Just northeast of Corpus Christi, Gregory — population 2,000 — has collected about $800,000 in the 18 months since it started enforcing its $1,000-per-machine game room ordinance. The city's annual budget is about $1 million.

Together, a half-dozen or so rural counties and municipalities have earned millions of dollars from recently enacted fees levied on the gaming machines.
Grits considers bans on these devices counterproductive, ensuring they'll be operated mainly by a criminal element instead of in a regulated environment. The traditional mafia in the northeast was vanquished not so much by successful law enforcement efforts to lock up mobsters as by the creation of legal (often state operated) lotteries that eliminated illegal numbers running. Similarly, legalizing eight-liners - which are essentially slot machines - would reduce crime, generate revenue and allow their regulation and taxation, as so many small towns have discovered.

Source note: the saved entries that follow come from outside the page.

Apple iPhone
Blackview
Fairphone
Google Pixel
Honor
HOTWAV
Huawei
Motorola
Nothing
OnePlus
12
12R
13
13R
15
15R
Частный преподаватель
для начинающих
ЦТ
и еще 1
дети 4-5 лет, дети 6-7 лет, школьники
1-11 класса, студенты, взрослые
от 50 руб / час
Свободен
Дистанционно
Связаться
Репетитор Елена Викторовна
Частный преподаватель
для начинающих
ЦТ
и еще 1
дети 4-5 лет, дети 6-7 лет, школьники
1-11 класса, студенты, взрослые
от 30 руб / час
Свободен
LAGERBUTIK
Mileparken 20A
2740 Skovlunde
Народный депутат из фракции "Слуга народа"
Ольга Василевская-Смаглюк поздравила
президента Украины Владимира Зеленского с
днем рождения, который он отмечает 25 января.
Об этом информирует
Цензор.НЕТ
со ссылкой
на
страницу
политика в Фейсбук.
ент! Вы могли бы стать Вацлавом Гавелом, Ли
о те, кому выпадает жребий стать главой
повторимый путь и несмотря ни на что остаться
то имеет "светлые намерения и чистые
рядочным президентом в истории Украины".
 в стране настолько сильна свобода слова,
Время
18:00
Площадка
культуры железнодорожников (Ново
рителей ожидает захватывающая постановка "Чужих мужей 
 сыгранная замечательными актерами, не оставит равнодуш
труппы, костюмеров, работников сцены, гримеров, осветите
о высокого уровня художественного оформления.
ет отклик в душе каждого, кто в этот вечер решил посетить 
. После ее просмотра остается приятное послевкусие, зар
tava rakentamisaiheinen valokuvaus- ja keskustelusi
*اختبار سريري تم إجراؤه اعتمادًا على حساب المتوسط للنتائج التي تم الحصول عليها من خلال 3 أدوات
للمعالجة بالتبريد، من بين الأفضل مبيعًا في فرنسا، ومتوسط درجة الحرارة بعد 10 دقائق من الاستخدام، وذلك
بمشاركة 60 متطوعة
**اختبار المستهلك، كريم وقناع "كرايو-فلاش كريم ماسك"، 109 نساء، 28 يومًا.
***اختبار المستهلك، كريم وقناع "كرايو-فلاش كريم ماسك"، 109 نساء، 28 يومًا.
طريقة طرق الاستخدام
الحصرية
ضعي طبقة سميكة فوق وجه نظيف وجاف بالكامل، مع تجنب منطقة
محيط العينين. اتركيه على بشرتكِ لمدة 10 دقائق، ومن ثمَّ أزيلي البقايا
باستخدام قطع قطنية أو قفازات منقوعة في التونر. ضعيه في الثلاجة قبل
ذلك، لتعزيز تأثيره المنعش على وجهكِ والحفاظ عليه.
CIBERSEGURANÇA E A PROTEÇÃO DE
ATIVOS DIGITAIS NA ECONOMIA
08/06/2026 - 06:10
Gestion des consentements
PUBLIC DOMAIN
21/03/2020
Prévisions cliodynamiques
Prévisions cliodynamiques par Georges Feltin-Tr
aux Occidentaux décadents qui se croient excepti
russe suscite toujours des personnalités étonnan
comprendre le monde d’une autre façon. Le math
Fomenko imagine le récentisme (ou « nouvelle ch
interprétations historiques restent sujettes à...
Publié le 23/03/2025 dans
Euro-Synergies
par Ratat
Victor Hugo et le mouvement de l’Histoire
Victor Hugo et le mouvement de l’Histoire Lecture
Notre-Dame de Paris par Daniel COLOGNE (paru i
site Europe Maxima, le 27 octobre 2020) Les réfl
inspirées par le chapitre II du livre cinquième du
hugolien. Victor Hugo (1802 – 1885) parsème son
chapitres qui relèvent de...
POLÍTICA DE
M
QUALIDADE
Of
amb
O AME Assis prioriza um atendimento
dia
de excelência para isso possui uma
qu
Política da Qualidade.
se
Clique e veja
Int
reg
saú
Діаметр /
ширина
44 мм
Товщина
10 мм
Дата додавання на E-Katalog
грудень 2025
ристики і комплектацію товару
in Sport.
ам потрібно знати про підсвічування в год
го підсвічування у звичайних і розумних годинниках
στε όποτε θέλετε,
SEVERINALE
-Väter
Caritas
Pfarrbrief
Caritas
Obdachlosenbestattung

Harsher penalties won't eliminate illegal gambling - they never have, after all - but merely drive the activity further into the shadows of society. They also eliminate substantial revenue streams from government, relegating the activity, and income, to the black market. Regrettably, such observations were absent in today's Statesman article, which followed the tired, traditional format of articulating a problem then voicing police calls for harsher punishment as seemingly the sole solution. The issue, though, is more complicated than that. "Light penalties" aren't the real problem: Prohibition is.